# INFORMATION PROVIDED
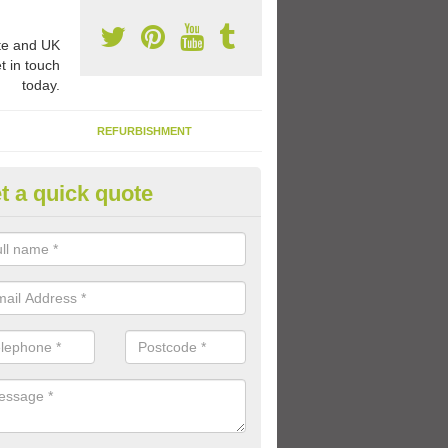
e and UK
t in touch
today.
REFURBISHMENT
t a quick quote
ay Flooring Designs in Ardroag
can choose from loads of different design options for your school play
tional activities, sports lines and fun games.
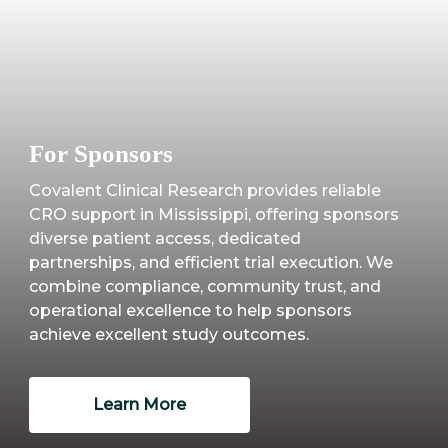
For Sponsors
Covalent Clinical Research provides reliable
CRO support in Mississippi, offering sponsors
diverse patient access, dedicated
partnerships, and efficient trial execution. We
combine compliance, community trust, and
operational excellence to help sponsors
achieve excellent study outcomes.
Learn More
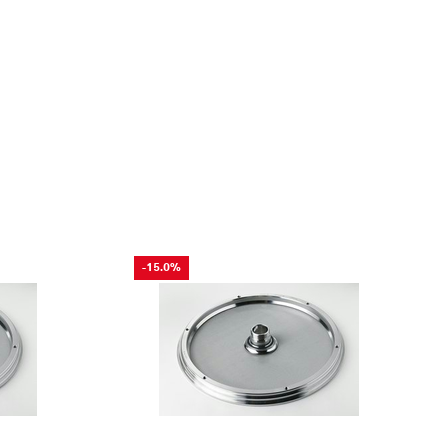
-15.0%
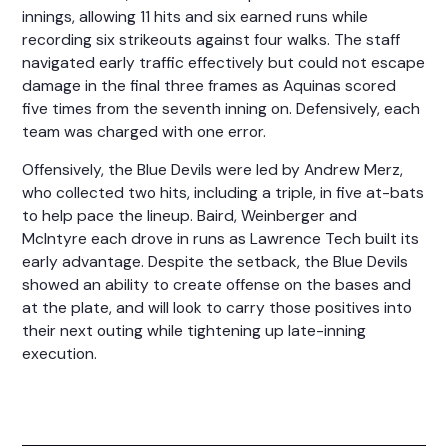
innings, allowing 11 hits and six earned runs while
recording six strikeouts against four walks. The staff
navigated early traffic effectively but could not escape
damage in the final three frames as Aquinas scored
five times from the seventh inning on. Defensively, each
team was charged with one error.
Offensively, the Blue Devils were led by Andrew Merz,
who collected two hits, including a triple, in five at-bats
to help pace the lineup. Baird, Weinberger and
McIntyre each drove in runs as Lawrence Tech built its
early advantage. Despite the setback, the Blue Devils
showed an ability to create offense on the bases and
at the plate, and will look to carry those positives into
their next outing while tightening up late-inning
execution.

# EXERCISE BRIEF
The material is to be written out word for word, and the pictures are to be left out.

# ANSWER SPACE
e and UK
t in touch
today.
REFURBISHMENT
t a quick quote
ay Flooring Designs in Ardroag
can choose from loads of different design options for your school play
tional activities, sports lines and fun games.
For Sponsors
Covalent Clinical Research provides reliable
CRO support in Mississippi, offering sponsors
diverse patient access, dedicated
partnerships, and efficient trial execution. We
combine compliance, community trust, and
operational excellence to help sponsors
achieve excellent study outcomes.
Learn More
-15.0%
innings, allowing 11 hits and six earned runs while
recording six strikeouts against four walks. The staff
navigated early traffic effectively but could not escape
damage in the final three frames as Aquinas scored
five times from the seventh inning on. Defensively, each
team was charged with one error.
Offensively, the Blue Devils were led by Andrew Merz,
who collected two hits, including a triple, in five at-bats
to help pace the lineup. Baird, Weinberger and
McIntyre each drove in runs as Lawrence Tech built its
early advantage. Despite the setback, the Blue Devils
showed an ability to create offense on the bases and
at the plate, and will look to carry those positives into
their next outing while tightening up late-inning
execution.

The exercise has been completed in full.